Meghan stilled. Her sister was a master at impersonating other voices. “Fleur?” she whispered, knowing her hope was in vain.

“Mm-mmm.”

Her pulse hammering loud in her ears, Meghan swung to face her visitor.

“Oh, God,” she strangled on her prayer.

His bicorn hat pulled low and the hood of his dark riding cloak pulled close, he possessed a menace that sent terror coursing through her veins. A masked highwayman, cloaked in black like the devil himself, smiled coolly. “Devil would be a more apt greeting,” he jeered.

Shout. Cry for help. Her throat was so thick, she struggled to get air into her lungs.

She opened her mouth to scream the countryside down.
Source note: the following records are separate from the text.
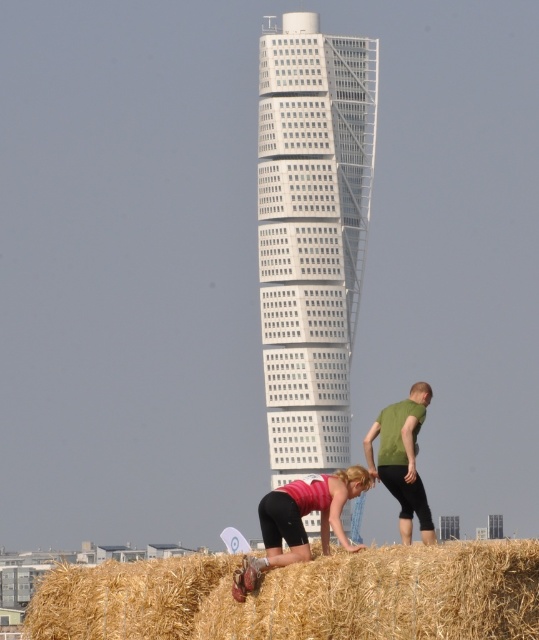 You are a photographer planning to capture the white glass tower at center in the background with the matte pink shirt at lower center in the foreground. Which object should you focus on first if you want to ensure both are in sharp focus?

You should focus on the white glass tower at center first because it is further away than the matte pink shirt at lower center, so adjusting focus from far to near will help both be in sharp focus.

You are standing at the base of the Turning Torso skyscraper and see the green matte shirt at lower right. If you want to take a photo of the shirt and the skyscraper in the background, which direction should you move to ensure both are in frame?

To capture both the green matte shirt at lower right and the Turning Torso skyscraper in the background, you should move to the left. Since the shirt is positioned at coordinates approximately 0.719 on the x and 0.748 on the y axis, moving left would align the shirt within your camera frame while keeping the skyscraper visible in the background. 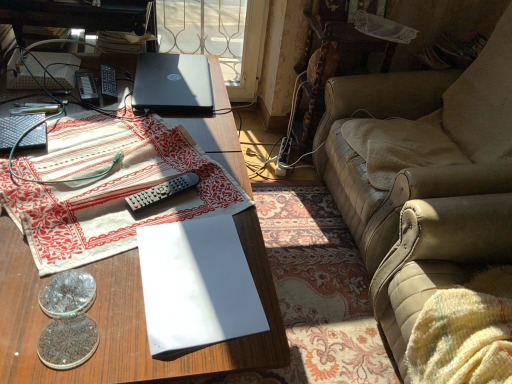 Question: Can you confirm if lace fabric at upper right is thinner than white paper at center, which is counted as the second paperback book, starting from the left?

Choices:
 (A) no
 (B) yes

Answer: (B)

Question: Considering the relative sizes of lace fabric at upper right and white paper at center, the 2th paperback book when ordered from top to bottom, in the image provided, is lace fabric at upper right wider than white paper at center, the 2th paperback book when ordered from top to bottom,?

Choices:
 (A) yes
 (B) no

Answer: (B)

Question: From a real-world perspective, does lace fabric at upper right sit lower than white paper at center, which is the first paperback book in right-to-left order?

Choices:
 (A) yes
 (B) no

Answer: (B)

Question: Is lace fabric at upper right placed right next to white paper at center, which is the first paperback book in right-to-left order?

Choices:
 (A) no
 (B) yes

Answer: (A)

Question: Does lace fabric at upper right have a greater height compared to white paper at center, which appears as the first paperback book when ordered from the bottom?

Choices:
 (A) yes
 (B) no

Answer: (A)

Question: Looking at their shapes, would you say black plastic remote control at center, which ranks as the 2th remote control in left-to-right order, is wider or thinner than satin black laptop at upper center?

Choices:
 (A) wide
 (B) thin

Answer: (B)

Question: From the image's perspective, is black plastic remote control at center, the third remote control viewed from the front, above or below satin black laptop at upper center?

Choices:
 (A) above
 (B) below

Answer: (B)

Question: Considering the relative positions of black plastic remote control at center, which ranks as the 2th remote control in left-to-right order, and satin black laptop at upper center in the image provided, is black plastic remote control at center, which ranks as the 2th remote control in left-to-right order, to the left or to the right of satin black laptop at upper center?

Choices:
 (A) left
 (B) right

Answer: (A)

Question: Does point (114, 74) appear closer or farther from the camera than point (150, 96)?

Choices:
 (A) closer
 (B) farther

Answer: (B)

Question: Considering the positions of point (37, 374) and point (193, 173), is point (37, 374) closer or farther from the camera than point (193, 173)?

Choices:
 (A) closer
 (B) farther

Answer: (A)

Question: Would you say wooden desk at center is to the left or to the right of gray plastic remote at center, acting as the first remote control starting from the front, in the picture?

Choices:
 (A) left
 (B) right

Answer: (A)

Question: Is wooden desk at center taller or shorter than gray plastic remote at center, the 3th remote control viewed from the back?

Choices:
 (A) short
 (B) tall

Answer: (B)

Question: Based on their sizes in the image, would you say wooden desk at center is bigger or smaller than gray plastic remote at center, which ranks as the first remote control in right-to-left order?

Choices:
 (A) big
 (B) small

Answer: (A)

Question: Looking at the image, does gray plastic remote at center, the third remote control when ordered from left to right, seem bigger or smaller compared to wooden desk at center?

Choices:
 (A) big
 (B) small

Answer: (B)

Question: From the image's perspective, is gray plastic remote at center, the 3th remote control viewed from the back, located above or below wooden desk at center?

Choices:
 (A) above
 (B) below

Answer: (A) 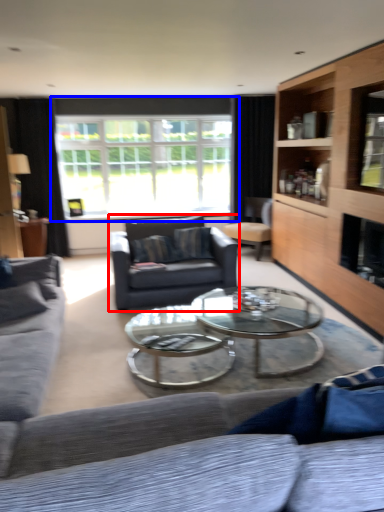 Question: Which object is closer to the camera taking this photo, swivel chair (highlighted by a red box) or window (highlighted by a blue box)?

Choices:
 (A) swivel chair
 (B) window

Answer: (A) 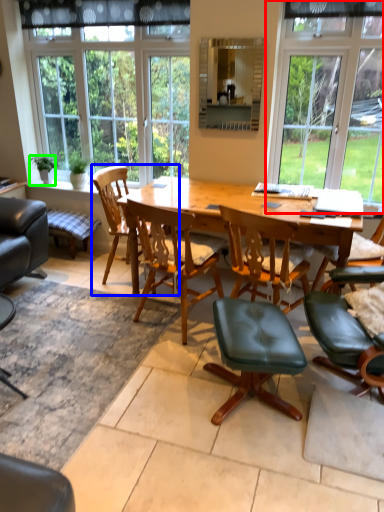 Question: Which object is positioned closest to window (highlighted by a red box)? Select from chair (highlighted by a blue box) and houseplant (highlighted by a green box).

Choices:
 (A) chair
 (B) houseplant

Answer: (A) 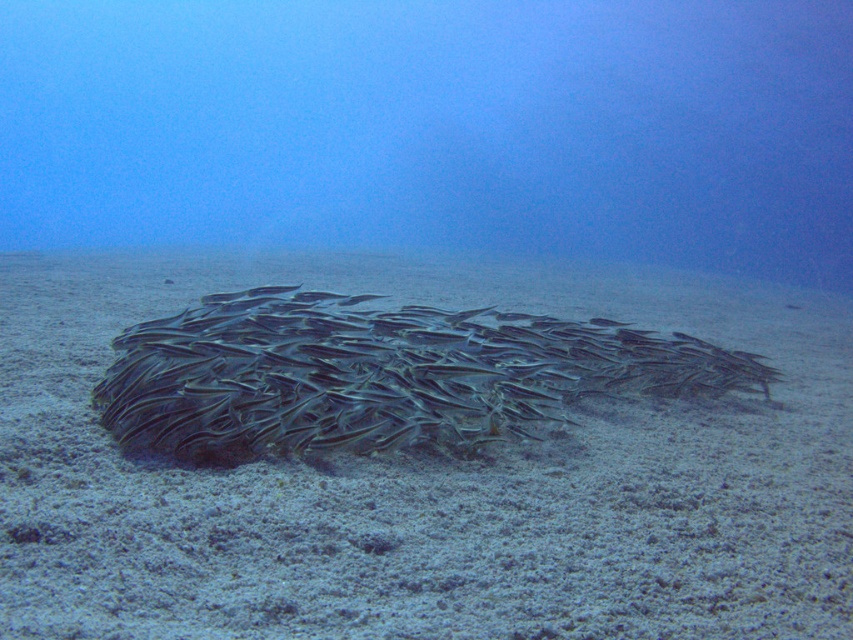 You are a marine biologist observing an underwater scene. You notice the gray sandy bottom at center and the silvery metallic fish at center. How far apart are these two objects from each other?

The gray sandy bottom at center is 4.58 feet away from the silvery metallic fish at center.

Consider the image. You are a diver exploring this underwater scene. You notice two points marked in the image. From your vantage point, which point is closer to you, point (660, 460) or point (267, 417)?

Point (660, 460) is further to the viewer than point (267, 417), so point (267, 417) is closer to you.

You are a scuba diver observing the underwater scene. You see the gray sandy bottom at center and the silvery metallic fish at center. Which object is located to the right side?

The silvery metallic fish at center is located to the right side of the gray sandy bottom at center. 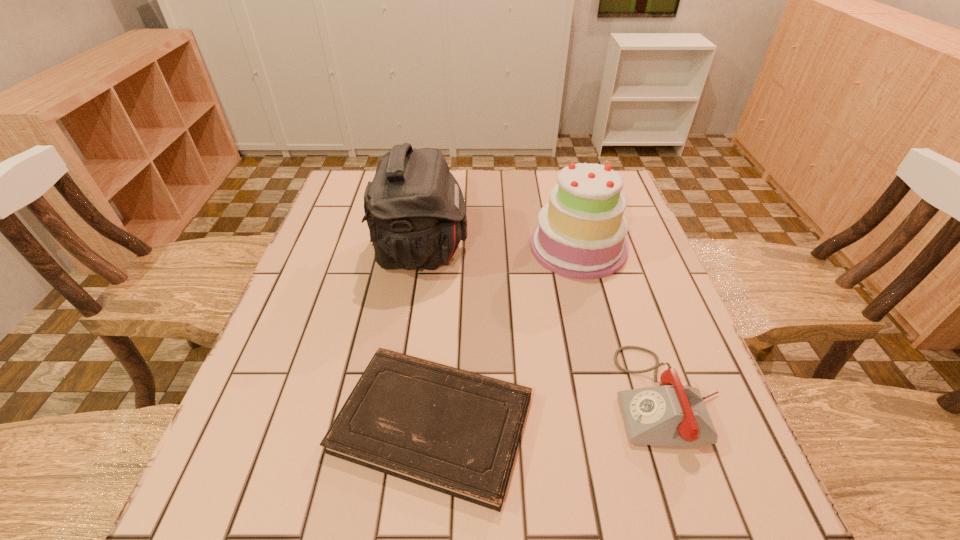 You are a GUI agent. You are given a task and a screenshot of the screen. Output one action in this format:
    pyautogui.click(x=<x>, y=<y>)
    Task: Click on the free space between the third tallest object and the shortest object
    
    Given the screenshot: What is the action you would take?
    pyautogui.click(x=550, y=409)

Identify the location of vacant region between the telephone and the shortest object. This screenshot has height=540, width=960. (550, 409).

This screenshot has height=540, width=960. In order to click on free point between the third tallest object and the paperback book in this screenshot , I will do `click(550, 409)`.

You are a GUI agent. You are given a task and a screenshot of the screen. Output one action in this format:
    pyautogui.click(x=<x>, y=<y>)
    Task: Click on the free spot between the second tallest object and the paperback book
    This screenshot has width=960, height=540.
    Given the screenshot: What is the action you would take?
    pyautogui.click(x=506, y=335)

The height and width of the screenshot is (540, 960). What are the coordinates of `vacant point located between the second shortest object and the paperback book` in the screenshot? It's located at (550, 409).

Image resolution: width=960 pixels, height=540 pixels. Find the location of `free space between the tallest object and the cake`. free space between the tallest object and the cake is located at coordinates (499, 249).

Image resolution: width=960 pixels, height=540 pixels. I want to click on free space between the tallest object and the shortest object, so click(x=427, y=337).

You are a GUI agent. You are given a task and a screenshot of the screen. Output one action in this format:
    pyautogui.click(x=<x>, y=<y>)
    Task: Click on the free space between the telephone and the paperback book
    
    Given the screenshot: What is the action you would take?
    pyautogui.click(x=550, y=409)

Find the location of a particular element. the second closest object relative to the cake is located at coordinates (672, 414).

Image resolution: width=960 pixels, height=540 pixels. In order to click on the closest object to the tallest object in this screenshot , I will do `click(581, 233)`. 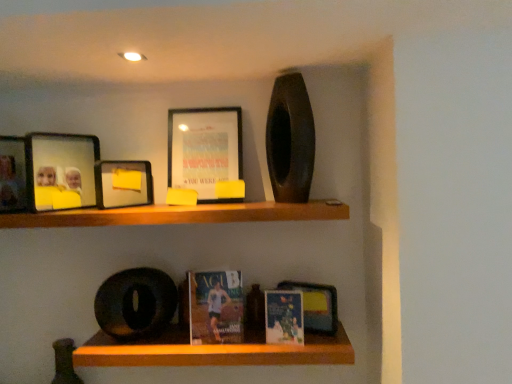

“It is you or the girls playing back at the carriage,” he purred silkily. “My men are there. The moment your cry goes up, they belong to them.”

“You bastard,” she hissed.

He struck a pose. “Actually, I am not.”

The longer she kept him talking, the sooner help arrived.

“Remarkable,” she spat. Burning with hate, fury, and fear, Meghan managed to sweep a condescending stare over his big form. “With the rough quality of your speech, that is debatable.”

“How uppity of you, princess.” The low rumble of his voice dripped with disdain.

Meghan drew back. “You, a blackguard who is currently accosting me and threatened my sisters, should call my attitude into question?”

Her attempt to keep him talking failed.

“Turn it over.”

She stilled.

A flash of silver caught her eye; in the same moment, a hiss of a blade cut through the air.

Meghan’s mouth formed another scream.

From somewhere to the east, Fleur called out. “Meghan, where are you?”

Somehow, Meghan found a way to edge her chin up. “How do I know you will keep your word? That my sisters will remain unharmed?”

“You don’t,” he said. Blunt. Ruthless.

Her stomach muscles twisted into vicious knots; Meghan hugged herself to ease her desperation.

“I don’t want them, princess.” He took another step forward and lifted a jewel-encrusted dagger. “I want what you have to offer.”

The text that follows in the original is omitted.